HARRISBURG – Department of Environmental Protection Secretary Kathleen A. McGinty announced an agreement that could lead the federal government one step closer to building a permanent memorial on the land near Shanksville, Somerset County, where United Flight 93 crashed Sept. 11, 2001.
“This site marks a sorrowful, tragic time in our nation’s history,” said McGinty, “and we all recognize that it is deserving of a lasting monument. The agreement we’re announcing today will help move us one step closer to making the monument a reality.
Under a consent order and agreement announced today, PBS Coals Inc. will treat mine discharge water from the site that was discovered in 2003. Due to the area’s sensitive nature and status, PBS could not treat the water as it would normally. Instead, the company pumped groundwater from an adjacent mine pool to lower the water table, which stopped the discharge.

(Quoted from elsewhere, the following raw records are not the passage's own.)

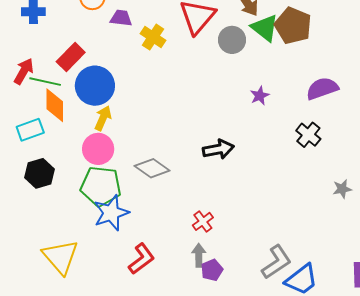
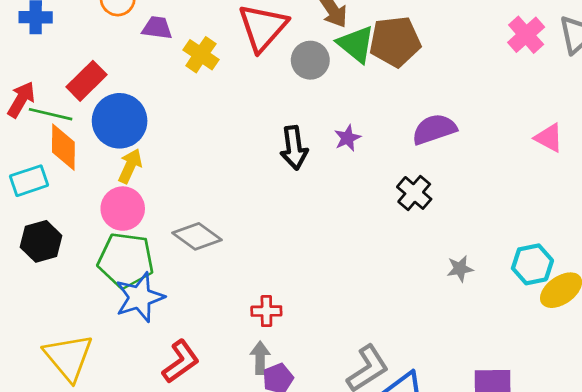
brown pentagon: (293, 26) -> (395, 42), turned -30
black arrow: (218, 149) -> (294, 148), moved, turned 92
red cross: (203, 221) -> (266, 311), turned 35

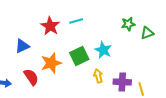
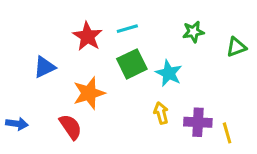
green star: (128, 24) -> (193, 32), moved
green square: (79, 56) -> (132, 64), moved
red semicircle: (31, 77) -> (71, 127), moved

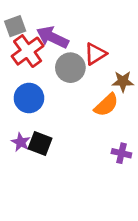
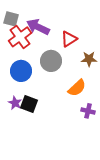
gray square: (15, 26) -> (11, 19), turned 35
gray circle: (70, 68) -> (51, 61), moved
orange semicircle: (106, 105) -> (77, 88), moved

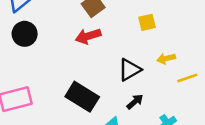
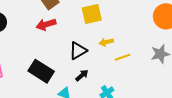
yellow square: (147, 22) -> (92, 14), size x1.5

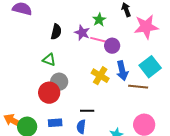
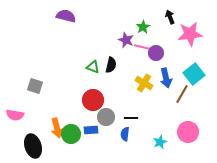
black semicircle: (56, 32) -> (111, 65), moved
gray circle: (59, 82) -> (106, 117), moved
brown line: (138, 87) -> (182, 94), turned -66
orange arrow: (13, 121) -> (57, 128), turned -132
blue rectangle: (55, 123) -> (91, 130), moved

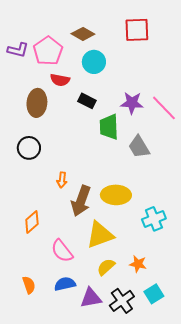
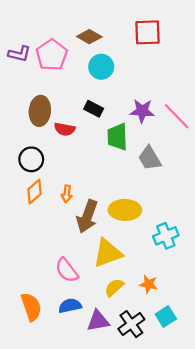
red semicircle: (60, 80) -> (65, 129), moved
orange diamond: (32, 222) -> (34, 192), moved
orange semicircle: (29, 285) -> (31, 307), size x1.5

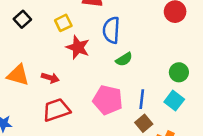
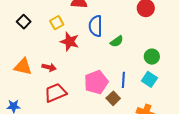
green semicircle: (124, 59) -> (117, 41), moved
pink pentagon: (108, 100) -> (96, 82), turned -30
brown square: (144, 123) -> (113, 98), moved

The National Park Service and families of Flight 93 victims plan to build a memorial where the plane crashed in Stoneycreek Township. However, the park service will not take possession of the land until plans move forward on a long-term treatment solution for the mine discharges.
Water pumped to the well from the mine pool now discharges into Lamberts Run, where the water is treated to remove iron. Lamberts Run is already contaminated by acid mine drainage from three abandoned mine sites.
Employing this technique required PBS to treat significantly more water than if treated at the crash site, which added to the cost, as did the requirement to treat for manganese.
The agreement states that PBS Coals will no longer be required to treat for manganese. The company also will monitor water quality at several points along Lamberts Run, including approximately four miles from the discharge where it meets the Stonycreek River and approximately 10 miles downstream at the Hooversville Public Water Supply intake.
Should DEP identify a manganese impact to Stoneycreek River or the Hooversville water supply intake, PBS Coals will be required to resume treatment for the metal.
“We do not believe manganese will degrade Lamberts Run, as there is no evidence existing manganese concentrations will impact aquatic life, or create a problem for the downstream public drinking water supply,” said McGinty. “The levels at the supply intake should be well below the level required for safe drinking water.”
The secretary noted water quality limits for manganese were established to address aesthetic issues, such as laundry staining, not because of health or environmental risks.
The Pennsylvania Fish and Boat Commission, Somerset Conservancy, Stonycreek Conemaugh River Improvement Project and Somerset County Conservation District all support the conceptual plan included in the consent order and agreement.